The premise that I’ve been testing, is that NO DC voltage would get past a non-polarized capacitor. At least, that’s what’s been proffered in this thread.
 You don't need to put a tweeter on the cap. Just put a resistor. Let it sit there for a while (the bigger the value, the longer it has to sit) and then measure the DC voltage across the resistor. There will not be any- because the cap is charged. This assumes a working capacitor of course.


Capacitors, especially electrolytics, have a little bit in common with a battery. They can be charged up and hold a charge but unlike a battery, the time it takes is very dependent on the resistance in series.


The tweeter was damaged because there was significant inrush current to charge that particular cap. Once charged no more current flows. That is how an exponential charging curve works. 
@cakyol Has any of you ACTUALLY worked with and recommend a SSR which does not introduce any audible distortion on the speaker line and which can operate with a large range of trigger voltages (12 - 48 VDC, may need to have on board voltage regulator for this range). I am building a speaker DC protector and do not want to use electro mechanical relays becoz of DC arcing and contact erosion issues. It needs to be capable of switching up to 15 amps at about 100 volts.Only TRUE engineers reply please.Thanks


Please begin a question without an abbreviation of the most important item.

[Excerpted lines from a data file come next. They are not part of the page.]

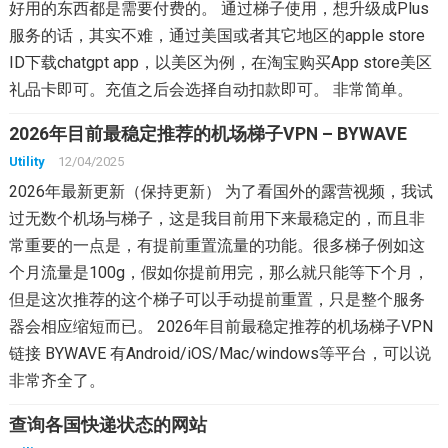
好用的东西都是需要付费的。 通过梯子使用，想升级成Plus
服务的话，其实不难，通过美国或者其它地区的apple store
ID下载chatgpt app，以美区为例，在淘宝购买App store美区
礼品卡即可。充值之后会选择自动扣款即可。 非常简单。
2026年目前最稳定推荐的机场梯子VPN – BYWAVE
Utility
12/04/2025
2026年最新更新（保持更新） 为了看国外的露营视频，我试
过无数个机场与梯子，这是我目前用下来最稳定的，而且非
常重要的一点是，有提前重置流量的功能。很多梯子例如这
个月流量是100g，假如你提前用完，那么就只能等下个月，
但是这次推荐的这个梯子可以手动提前重置，只是整个服务
器会相应缩短而已。 2026年目前最稳定推荐的机场梯子VPN
链接 BYWAVE 有Android/iOS/Mac/windows等平台，可以说
非常齐全了。
查询各国快递状态的网站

Solid State relays typically employ SCRs which will have a dead zone at the zero crossing. Try to measure it Its large and will cause a lot of distortion. Crossover distortion is the worst. Rail fuses are your best bet. They are in the feedback loop, and do no harm and no zero crossing.

Other than that a good relay is useful though rail fuses, not speaker fuses, are far better.

BGW used a parallel clamp when DC was detected. The front panel circuit breaker/power switch then opened and all was well. Great solution if your devices can pull the breaker.